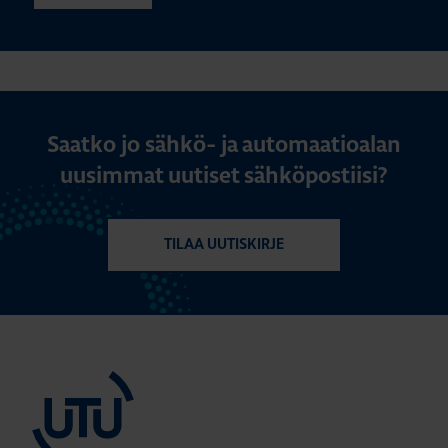
Saatko jo sähkö- ja automaatioalan
uusimmat uutiset sähköpostiisi?
TILAA UUTISKIRJE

### Goal of the exercise
Return, exactly as written, only those lines that run from the one with "uusimmat uutiset sähköpostiisi?" to the last line of the data, both of those lines included.

### Result for this task
uusimmat uutiset sähköpostiisi?
TILAA UUTISKIRJE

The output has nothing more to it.